Sir Henry Edward Fane Goold-Adams KBE CB CMG (16 May 1860 – 15 April 1935) was an officer in the British Army who gained the rank of Colonel in the Royal Artillery.

==Life==

Goold-Adams was born at Jamesbrook Hall in County Cork, Ireland, a younger son of Richard Wallis Goold-Adams and his wife, Mary Sarah Wrixon-Becher, daughter of Sir William Wrixon-Becher. His older brothers included Hamilton Goold-Adams.

Goold-Adams was appointed to the Ordnance Board in 1910.

Goold-Adams climbed Paektu Mountain with Alfred Cavendish in 1891, of which he supplied an account published by Cavendish in 1894. Lloyd George appointed Goold-Adams to the post of Comptroller of the Munitions Inventions Department of the Ministry of Munitions.

Goold-Adams served in China during the Boxer Rebellion in 1901 and was Mentioned in Dispatches.
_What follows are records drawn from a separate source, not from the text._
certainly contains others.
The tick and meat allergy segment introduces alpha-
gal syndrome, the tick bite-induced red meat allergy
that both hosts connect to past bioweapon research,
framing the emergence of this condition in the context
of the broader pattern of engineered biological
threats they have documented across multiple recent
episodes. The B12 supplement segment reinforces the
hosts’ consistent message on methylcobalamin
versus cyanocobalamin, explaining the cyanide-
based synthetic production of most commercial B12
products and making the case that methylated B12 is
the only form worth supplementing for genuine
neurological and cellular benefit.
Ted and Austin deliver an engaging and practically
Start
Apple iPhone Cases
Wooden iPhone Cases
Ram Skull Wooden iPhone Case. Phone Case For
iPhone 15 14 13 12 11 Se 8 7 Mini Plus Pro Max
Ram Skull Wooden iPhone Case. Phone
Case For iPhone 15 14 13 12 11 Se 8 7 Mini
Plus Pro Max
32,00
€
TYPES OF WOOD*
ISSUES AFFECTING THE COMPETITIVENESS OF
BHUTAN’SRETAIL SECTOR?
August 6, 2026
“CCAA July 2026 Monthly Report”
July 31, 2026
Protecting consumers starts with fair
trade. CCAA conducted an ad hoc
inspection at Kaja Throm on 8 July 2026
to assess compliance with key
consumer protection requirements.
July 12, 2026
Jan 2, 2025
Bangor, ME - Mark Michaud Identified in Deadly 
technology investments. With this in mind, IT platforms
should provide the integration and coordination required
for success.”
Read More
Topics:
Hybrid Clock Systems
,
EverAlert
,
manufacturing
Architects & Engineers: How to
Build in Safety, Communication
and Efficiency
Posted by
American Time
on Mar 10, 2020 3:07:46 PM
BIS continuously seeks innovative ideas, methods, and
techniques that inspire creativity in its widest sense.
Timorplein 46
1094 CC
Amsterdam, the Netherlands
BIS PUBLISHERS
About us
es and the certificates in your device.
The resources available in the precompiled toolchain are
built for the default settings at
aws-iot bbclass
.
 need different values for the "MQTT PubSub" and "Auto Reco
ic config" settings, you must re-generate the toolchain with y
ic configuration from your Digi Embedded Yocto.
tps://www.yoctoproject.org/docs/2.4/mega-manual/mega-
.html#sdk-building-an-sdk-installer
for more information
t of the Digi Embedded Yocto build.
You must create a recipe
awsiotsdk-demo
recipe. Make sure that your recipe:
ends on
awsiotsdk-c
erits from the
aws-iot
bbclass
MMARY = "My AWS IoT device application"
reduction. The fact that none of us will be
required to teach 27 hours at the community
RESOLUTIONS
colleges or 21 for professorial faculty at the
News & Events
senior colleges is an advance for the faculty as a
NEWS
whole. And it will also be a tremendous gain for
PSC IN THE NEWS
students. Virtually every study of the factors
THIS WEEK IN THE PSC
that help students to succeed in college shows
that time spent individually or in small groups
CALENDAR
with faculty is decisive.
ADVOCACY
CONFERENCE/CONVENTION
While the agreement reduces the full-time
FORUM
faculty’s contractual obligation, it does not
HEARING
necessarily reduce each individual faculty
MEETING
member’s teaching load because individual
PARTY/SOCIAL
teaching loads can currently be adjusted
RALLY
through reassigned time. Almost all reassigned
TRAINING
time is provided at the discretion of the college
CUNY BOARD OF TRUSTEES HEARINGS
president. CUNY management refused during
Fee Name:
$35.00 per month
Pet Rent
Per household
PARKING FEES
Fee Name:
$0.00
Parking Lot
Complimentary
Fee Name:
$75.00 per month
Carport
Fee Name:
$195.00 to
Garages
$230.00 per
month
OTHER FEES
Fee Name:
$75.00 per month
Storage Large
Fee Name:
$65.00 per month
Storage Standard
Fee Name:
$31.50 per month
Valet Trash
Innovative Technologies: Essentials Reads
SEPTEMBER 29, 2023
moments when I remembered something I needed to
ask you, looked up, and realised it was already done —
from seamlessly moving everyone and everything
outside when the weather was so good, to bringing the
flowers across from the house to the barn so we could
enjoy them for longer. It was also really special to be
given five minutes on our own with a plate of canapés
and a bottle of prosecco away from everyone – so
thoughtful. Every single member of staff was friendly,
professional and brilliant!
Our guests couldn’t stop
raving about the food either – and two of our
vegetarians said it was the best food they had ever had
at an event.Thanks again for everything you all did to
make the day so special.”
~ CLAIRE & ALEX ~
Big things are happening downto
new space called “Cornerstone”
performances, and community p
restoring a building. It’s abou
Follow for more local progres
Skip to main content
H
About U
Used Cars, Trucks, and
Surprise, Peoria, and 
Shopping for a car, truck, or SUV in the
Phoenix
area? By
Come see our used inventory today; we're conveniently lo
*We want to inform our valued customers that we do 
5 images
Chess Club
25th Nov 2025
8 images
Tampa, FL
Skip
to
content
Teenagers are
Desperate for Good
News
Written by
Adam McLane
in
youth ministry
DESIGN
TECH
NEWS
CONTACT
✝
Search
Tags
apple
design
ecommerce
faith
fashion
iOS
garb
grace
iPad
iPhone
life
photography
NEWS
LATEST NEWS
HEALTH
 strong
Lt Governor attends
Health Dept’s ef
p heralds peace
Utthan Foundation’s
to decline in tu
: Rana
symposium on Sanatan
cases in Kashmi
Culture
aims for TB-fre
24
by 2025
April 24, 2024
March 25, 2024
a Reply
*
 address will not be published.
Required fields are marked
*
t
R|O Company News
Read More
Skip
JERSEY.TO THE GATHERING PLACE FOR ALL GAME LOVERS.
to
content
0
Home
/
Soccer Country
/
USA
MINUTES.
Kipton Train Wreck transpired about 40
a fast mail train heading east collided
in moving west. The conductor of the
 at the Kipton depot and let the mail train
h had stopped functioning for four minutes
Goold-Adams was promoted to Lt Colonel in 1906 and in 1908 left the Royal Artillery to join the Territorial Army.

In 1916 he was living on Princes Street in Edinburgh and was corresponding with David Lloyd George (in his capacity as Secretary of State for War) regarding body armour for troops during the First World War.

Goold-Adams died in Edinburgh on 15 April 1935 and is buried in Dean Cemetery in the west of the city.